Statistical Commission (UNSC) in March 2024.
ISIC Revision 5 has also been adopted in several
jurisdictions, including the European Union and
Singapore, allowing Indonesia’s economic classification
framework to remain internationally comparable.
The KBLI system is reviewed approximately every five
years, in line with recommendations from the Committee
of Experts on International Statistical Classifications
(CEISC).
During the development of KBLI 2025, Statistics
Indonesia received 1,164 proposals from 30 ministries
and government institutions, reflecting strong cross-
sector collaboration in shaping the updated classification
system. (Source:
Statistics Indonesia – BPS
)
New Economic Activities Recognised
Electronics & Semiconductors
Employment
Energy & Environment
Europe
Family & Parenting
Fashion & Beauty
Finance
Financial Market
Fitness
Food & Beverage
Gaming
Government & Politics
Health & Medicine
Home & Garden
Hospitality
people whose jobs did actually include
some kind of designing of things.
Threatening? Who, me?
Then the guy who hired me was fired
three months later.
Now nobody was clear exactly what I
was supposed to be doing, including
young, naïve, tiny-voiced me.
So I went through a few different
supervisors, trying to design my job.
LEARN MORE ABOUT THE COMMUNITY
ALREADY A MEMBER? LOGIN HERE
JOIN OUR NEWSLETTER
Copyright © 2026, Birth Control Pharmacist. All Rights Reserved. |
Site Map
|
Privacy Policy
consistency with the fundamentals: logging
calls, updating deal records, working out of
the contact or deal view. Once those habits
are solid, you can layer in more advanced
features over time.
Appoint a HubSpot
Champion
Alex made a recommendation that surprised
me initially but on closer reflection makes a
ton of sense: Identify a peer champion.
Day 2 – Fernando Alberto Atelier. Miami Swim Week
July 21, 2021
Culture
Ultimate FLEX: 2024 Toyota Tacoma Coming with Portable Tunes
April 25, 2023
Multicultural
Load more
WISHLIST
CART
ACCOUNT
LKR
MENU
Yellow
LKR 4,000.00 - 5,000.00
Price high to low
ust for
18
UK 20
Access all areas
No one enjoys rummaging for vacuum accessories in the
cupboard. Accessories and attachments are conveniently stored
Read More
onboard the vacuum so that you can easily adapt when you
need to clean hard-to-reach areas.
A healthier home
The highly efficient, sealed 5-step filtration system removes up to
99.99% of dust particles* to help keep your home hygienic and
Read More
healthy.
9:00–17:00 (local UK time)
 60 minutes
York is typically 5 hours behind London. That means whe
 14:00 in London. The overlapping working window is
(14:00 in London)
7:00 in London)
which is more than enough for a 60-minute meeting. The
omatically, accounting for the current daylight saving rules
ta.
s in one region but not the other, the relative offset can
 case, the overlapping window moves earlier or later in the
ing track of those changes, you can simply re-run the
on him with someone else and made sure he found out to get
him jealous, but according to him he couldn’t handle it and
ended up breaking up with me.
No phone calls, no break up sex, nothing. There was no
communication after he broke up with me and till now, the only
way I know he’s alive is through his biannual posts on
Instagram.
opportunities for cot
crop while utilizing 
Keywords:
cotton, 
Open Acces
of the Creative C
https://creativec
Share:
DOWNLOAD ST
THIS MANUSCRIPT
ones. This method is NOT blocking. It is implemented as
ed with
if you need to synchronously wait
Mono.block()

# # # # # # #

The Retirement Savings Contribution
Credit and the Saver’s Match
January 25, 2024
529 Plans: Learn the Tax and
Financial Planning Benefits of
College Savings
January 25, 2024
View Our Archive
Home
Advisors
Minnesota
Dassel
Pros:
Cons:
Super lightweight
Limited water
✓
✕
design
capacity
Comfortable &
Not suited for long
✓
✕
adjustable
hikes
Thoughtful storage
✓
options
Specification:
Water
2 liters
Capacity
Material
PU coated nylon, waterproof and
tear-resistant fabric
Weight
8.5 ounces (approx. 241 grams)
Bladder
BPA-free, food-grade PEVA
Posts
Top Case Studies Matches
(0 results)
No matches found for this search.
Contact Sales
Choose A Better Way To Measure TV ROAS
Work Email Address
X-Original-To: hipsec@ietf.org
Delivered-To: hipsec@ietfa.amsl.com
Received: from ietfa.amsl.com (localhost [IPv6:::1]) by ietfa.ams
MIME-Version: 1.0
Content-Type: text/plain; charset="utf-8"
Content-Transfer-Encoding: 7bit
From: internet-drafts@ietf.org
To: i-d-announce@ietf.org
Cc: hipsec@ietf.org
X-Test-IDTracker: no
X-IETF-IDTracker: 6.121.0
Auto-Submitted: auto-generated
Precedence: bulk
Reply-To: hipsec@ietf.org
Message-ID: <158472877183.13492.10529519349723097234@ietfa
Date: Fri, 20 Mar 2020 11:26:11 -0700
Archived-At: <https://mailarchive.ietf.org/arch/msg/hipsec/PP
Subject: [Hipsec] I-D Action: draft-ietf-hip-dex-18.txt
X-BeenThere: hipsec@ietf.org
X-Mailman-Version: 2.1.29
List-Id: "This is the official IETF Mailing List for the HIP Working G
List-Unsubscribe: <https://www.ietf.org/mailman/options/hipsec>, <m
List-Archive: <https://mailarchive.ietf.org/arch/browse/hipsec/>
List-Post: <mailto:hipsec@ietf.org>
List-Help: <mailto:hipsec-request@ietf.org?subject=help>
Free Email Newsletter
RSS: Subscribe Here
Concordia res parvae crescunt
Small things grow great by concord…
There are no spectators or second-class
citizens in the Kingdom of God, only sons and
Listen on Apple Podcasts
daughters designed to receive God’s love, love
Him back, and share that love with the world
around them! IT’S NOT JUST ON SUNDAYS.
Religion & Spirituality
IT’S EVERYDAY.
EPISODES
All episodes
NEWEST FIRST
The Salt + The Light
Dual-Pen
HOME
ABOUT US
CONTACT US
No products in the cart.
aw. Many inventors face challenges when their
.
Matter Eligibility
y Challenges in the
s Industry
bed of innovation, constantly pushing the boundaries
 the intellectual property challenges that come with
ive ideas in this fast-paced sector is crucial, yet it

# # # # # # #

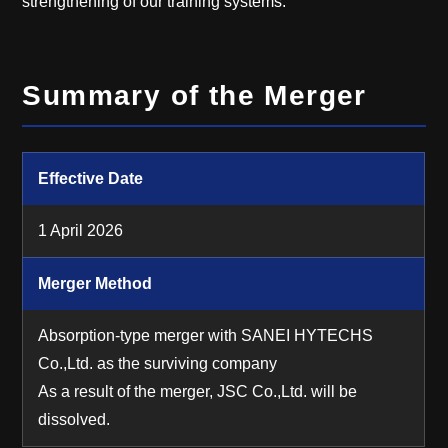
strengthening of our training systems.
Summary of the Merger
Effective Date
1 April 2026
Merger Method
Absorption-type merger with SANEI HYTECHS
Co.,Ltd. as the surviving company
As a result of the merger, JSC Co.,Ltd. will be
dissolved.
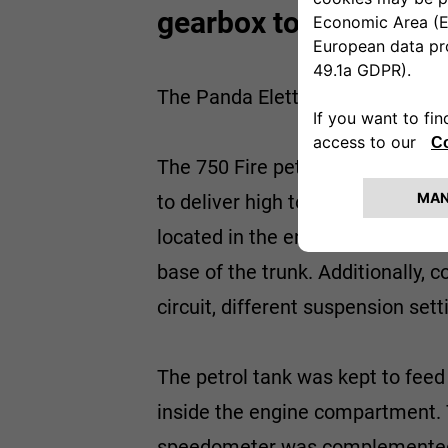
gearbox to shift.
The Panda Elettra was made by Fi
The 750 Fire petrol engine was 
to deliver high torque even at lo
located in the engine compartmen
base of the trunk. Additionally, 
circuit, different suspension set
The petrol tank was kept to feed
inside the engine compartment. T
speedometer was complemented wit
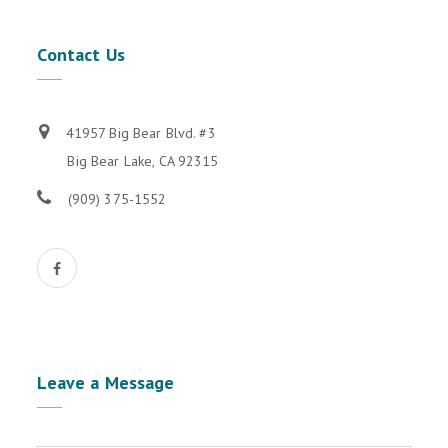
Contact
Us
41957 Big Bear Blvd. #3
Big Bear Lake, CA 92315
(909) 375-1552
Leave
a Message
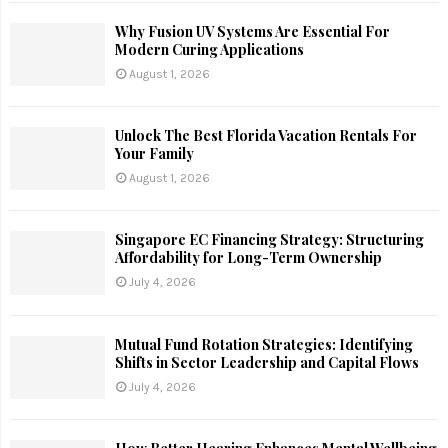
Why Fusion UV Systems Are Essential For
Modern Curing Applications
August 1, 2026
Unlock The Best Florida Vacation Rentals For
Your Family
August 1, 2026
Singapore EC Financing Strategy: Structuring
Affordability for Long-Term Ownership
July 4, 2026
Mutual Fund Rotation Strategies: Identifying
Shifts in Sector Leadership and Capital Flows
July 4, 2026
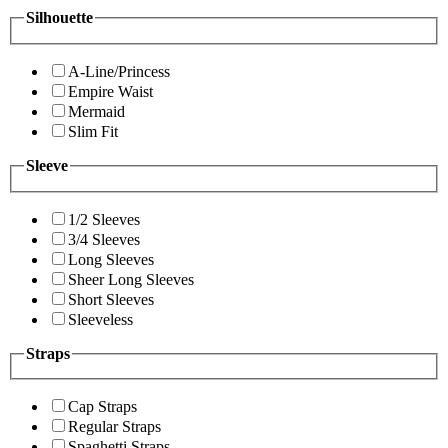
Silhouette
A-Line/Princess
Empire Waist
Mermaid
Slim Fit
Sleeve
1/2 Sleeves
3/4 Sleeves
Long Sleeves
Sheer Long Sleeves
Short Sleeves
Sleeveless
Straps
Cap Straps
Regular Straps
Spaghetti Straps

# # # # # # #

#### WORK TASK
Retype, in the same exact form, the lines of the material above from the line holding "Access all areas" through the line holding "case, the overlapping".

#### SOLUTION
Access all areas
No one enjoys rummaging for vacuum accessories in the
cupboard. Accessories and attachments are conveniently stored
Read More
onboard the vacuum so that you can easily adapt when you
need to clean hard-to-reach areas.
A healthier home
The highly efficient, sealed 5-step filtration system removes up to
99.99% of dust particles* to help keep your home hygienic and
Read More
healthy.
9:00–17:00 (local UK time)
 60 minutes
York is typically 5 hours behind London. That means whe
 14:00 in London. The overlapping working window is
(14:00 in London)
7:00 in London)
which is more than enough for a 60-minute meeting. The
omatically, accounting for the current daylight saving rules
ta.
s in one region but not the other, the relative offset can
 case, the overlapping window moves earlier or later in the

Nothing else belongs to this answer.